The total number of bats observed in each park over the past 7 days are in the table below. Yellowstone National Park seems to have the largest with 8,362 observations and the Great Smoky Mountains National Park having the lowest with 2,411.
bat_observations.groupby('park_name').observations.sum().reset_index()
park_name | observations | |
---|---|---|
0 | Bryce National Park | 3433 |
1 | Great Smoky Mountains National Park | 2411 |
2 | Yellowstone National Park | 8362 |
3 | Yosemite National Park | 4786 |
Now let's see each park broken down by protected bats vs. non-protected bat sightings. It seems that every park except for the Great Smoky Mountains National Park has more sightings of protected bats than not. This could be considered a great sign for bats.

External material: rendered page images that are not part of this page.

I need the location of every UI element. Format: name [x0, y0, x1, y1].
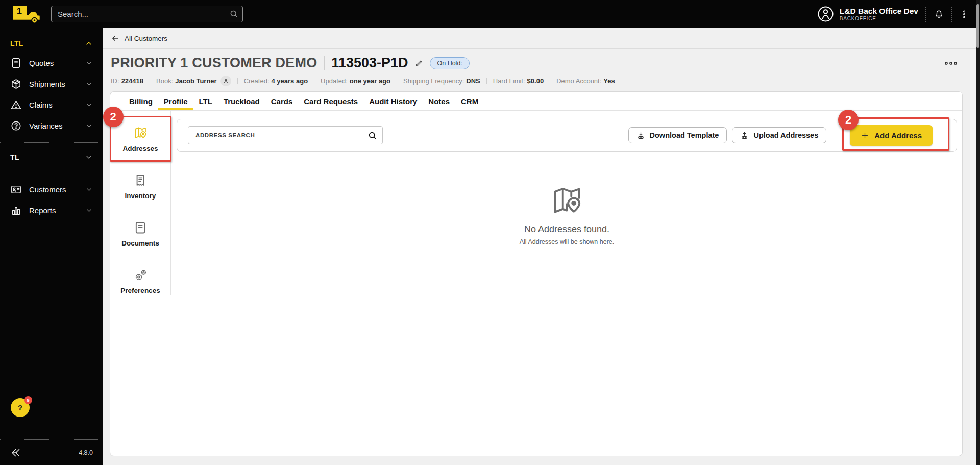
sidebar-group-ltl[interactable]: LTL: [0, 35, 103, 53]
sidebar-divider: [0, 173, 103, 173]
subnav-item-label: Documents: [121, 239, 159, 247]
chevron-down-icon: [85, 59, 93, 67]
address-search: [188, 126, 383, 144]
help-notification-badge: 9: [24, 396, 32, 404]
account-number: 113503-P1D: [331, 55, 408, 71]
map-pin-icon: [133, 126, 148, 140]
back-link[interactable]: All Customers: [125, 35, 167, 42]
scrollbar-thumb[interactable]: [976, 4, 979, 48]
customer-meta-row: ID: 224418 Book: Jacob Turner Created: 4…: [111, 76, 965, 86]
title-divider: [324, 56, 325, 70]
document-icon: [133, 221, 148, 235]
add-address-button[interactable]: Add Address: [850, 125, 933, 146]
sidebar-item-claims[interactable]: Claims: [0, 94, 103, 115]
tab-billing[interactable]: Billing: [124, 92, 158, 110]
meta-value: Yes: [603, 77, 615, 85]
sidebar-item-customers[interactable]: Customers: [0, 179, 103, 200]
edit-pencil-icon[interactable]: [415, 59, 424, 67]
address-search-input[interactable]: [188, 127, 382, 144]
search-icon[interactable]: [368, 131, 377, 140]
meta-separator: [550, 78, 550, 84]
sidebar-divider: [0, 142, 103, 143]
book-owner-avatar[interactable]: [220, 76, 231, 86]
more-options-icon[interactable]: [944, 60, 958, 66]
meta-separator: [397, 78, 397, 84]
user-avatar-icon[interactable]: [817, 5, 835, 23]
help-question-mark: ?: [18, 403, 22, 412]
customer-detail-card: Billing Profile LTL Truckload Cards Card…: [110, 91, 963, 456]
tab-notes[interactable]: Notes: [423, 92, 455, 110]
empty-state-subtitle: All Addresses will be shown here.: [520, 238, 615, 246]
sidebar: LTL Quotes Shipments Claims: [0, 28, 103, 465]
topbar-divider: [951, 7, 952, 22]
meta-separator: [150, 78, 150, 84]
search-icon: [229, 9, 238, 18]
meta-label: Updated:: [321, 77, 348, 85]
collapse-sidebar-icon[interactable]: [10, 447, 22, 459]
subnav-item-documents[interactable]: Documents: [115, 214, 166, 254]
meta-label: Hard Limit:: [493, 77, 525, 85]
tab-crm[interactable]: CRM: [455, 92, 484, 110]
subnav-item-inventory[interactable]: Inventory: [115, 166, 166, 207]
global-search: [51, 6, 243, 22]
scrollbar: [976, 0, 980, 465]
tab-cards[interactable]: Cards: [265, 92, 299, 110]
chevron-down-icon: [85, 122, 93, 130]
tab-audit-history[interactable]: Audit History: [363, 92, 423, 110]
upload-addresses-button[interactable]: Upload Addresses: [732, 127, 826, 143]
app-version: 4.8.0: [79, 449, 93, 456]
subnav-item-label: Inventory: [125, 192, 156, 200]
page-title: PRIORITY 1 CUSTOMER DEMO: [111, 55, 317, 71]
document-icon: [10, 57, 22, 69]
notifications-bell-icon[interactable]: [934, 9, 944, 19]
chevron-down-icon: [85, 207, 93, 214]
user-info[interactable]: L&D Back Office Dev BACKOFFICE: [840, 7, 918, 21]
global-search-input[interactable]: [51, 6, 243, 22]
plus-icon: [861, 131, 869, 140]
tab-ltl[interactable]: LTL: [193, 92, 218, 110]
sidebar-item-quotes[interactable]: Quotes: [0, 53, 103, 74]
chevron-down-icon: [85, 153, 93, 161]
kebab-menu-icon[interactable]: [960, 9, 969, 20]
sidebar-group-tl[interactable]: TL: [0, 149, 103, 166]
map-pin-icon: [550, 183, 584, 217]
package-icon: [10, 78, 22, 90]
sidebar-item-variances[interactable]: Variances: [0, 115, 103, 136]
id-badge-icon: [10, 184, 22, 195]
sidebar-item-shipments[interactable]: Shipments: [0, 74, 103, 94]
upload-addresses-label: Upload Addresses: [753, 131, 818, 139]
svg-text:1: 1: [17, 5, 22, 16]
person-icon: [223, 78, 229, 84]
profile-subnav: 2 Addresses Inventory: [110, 111, 171, 295]
tab-card-requests[interactable]: Card Requests: [298, 92, 363, 110]
meta-label: ID:: [111, 77, 119, 85]
meta-separator: [237, 78, 238, 84]
tab-profile[interactable]: Profile: [158, 92, 193, 110]
subnav-item-label: Addresses: [122, 144, 158, 152]
back-arrow-icon[interactable]: [111, 34, 120, 43]
meta-label: Shipping Frequency:: [403, 77, 464, 85]
meta-value: DNS: [466, 77, 480, 85]
sidebar-group-label: LTL: [10, 39, 23, 47]
topbar-divider: [925, 7, 926, 22]
meta-value: Jacob Turner: [175, 77, 216, 85]
status-badge: On Hold:: [430, 57, 469, 69]
sidebar-item-label: Claims: [29, 101, 53, 109]
download-template-button[interactable]: Download Template: [628, 127, 727, 143]
subnav-item-label: Preferences: [120, 287, 160, 295]
subnav-item-addresses[interactable]: 2 Addresses: [115, 119, 166, 159]
tab-truckload[interactable]: Truckload: [218, 92, 265, 110]
sidebar-item-reports[interactable]: Reports: [0, 200, 103, 221]
question-circle-icon: [10, 120, 22, 132]
warning-triangle-icon: [10, 99, 22, 111]
meta-value: $0.00: [527, 77, 544, 85]
addresses-panel: Download Template Upload Addresses 2: [171, 111, 962, 456]
chevron-down-icon: [85, 186, 93, 193]
empty-state-title: No Addresses found.: [524, 224, 609, 235]
brand-truck-logo-icon[interactable]: 1: [11, 4, 43, 25]
help-button[interactable]: ? 9: [11, 398, 30, 417]
subnav-item-preferences[interactable]: Preferences: [115, 261, 166, 302]
chevron-up-icon: [85, 39, 93, 47]
meta-value: one year ago: [350, 77, 390, 85]
meta-value: 224418: [121, 77, 143, 85]
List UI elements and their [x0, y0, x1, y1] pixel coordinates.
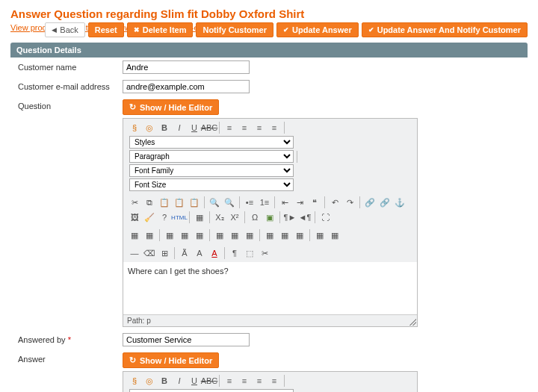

obs_by_park = pd.pivot_table(
bat_observations,
values='observations',
index='park_name',
columns='is_protected',
aggfunc=pd.Series.sum
)\
.rename_axis(None,axis=1)\
.set_axis(['not_protected', 'protected'], axis=1)\
.reset_index()
obs_by_park
park_name | not_protected | protected | |
---|---|---|---|
0 | Bryce National Park | 1596 | 1837 |
1 | Great Smoky Mountains National Park | 1299 | 1112 |
2 | Yellowstone National Park | 4044 | 4318 |
3 | Yosemite National Park | 2345 | 2441 |
But again, absolute numbers aren't always easy to visualize, so creating a protection_ratio
column may be useful.
obs_by_park['protection_ratio'] = obs_by_park.protected/ \
(obs_by_park.protected + obs_by_park.not_protected)
obs_by_park
park_name | not_protected | protected | protection_ratio | |
---|---|---|---|---|
0 | Bryce National Park | 1596 | 1837 | 0.535100 |
1 | Great Smoky Mountains National Park | 1299 | 1112 | 0.461219 |
2 | Yellowstone National Park | 4044 | 4318 | 0.516384 |
3 | Yosemite National Park | 2345 | 2441 | 0.510029 |
Below is a plot from the output of the last data manipulation. From this chart one can see that Yellowstone, Bryce National Parks, and Yosemite seem to be doing a great job with their bat populations since there are more sightings of protected bats compared to non-protected species, indicated by the dashed line. The Great Smoky Mountains National Park might need to beef up their efforts in conservation as they have seen more non-protected species.
obs_by_park['park_name'] = obs_by_park.park_name.apply(lambda x: x.replace('National Park',''))
sns.barplot(data=obs_by_park, x='park_name', y='protection_ratio')
plt.title('Protection Ratio by National Park')
plt.ylabel('Protection Ratio')
plt.xlabel('National Park')
plt.axhline(y=0.5, linewidth=1, color='k', linestyle='--')
plt.xticks(rotation=20);
The project was able to make several data visualizations and inferences about the various species in four of the National Parks that comprised this data set.
This project was also able to answer some of the questions first posed in the beginning:
This dataset only included observations from the last 7 days which prohibits analyze changes over time. It would be curious to see how the conservation status for various species changes over time. Another piece that is missing is the Area of each park, it can be assumed that Yellowstone National Park might be much larger than the other parks which would mean that it would exhibit more observations and greater biodiversity. Lastly, if precise locations were recorded, the spatial distribution of the species could also be observed and test if these observations are spatially clustered.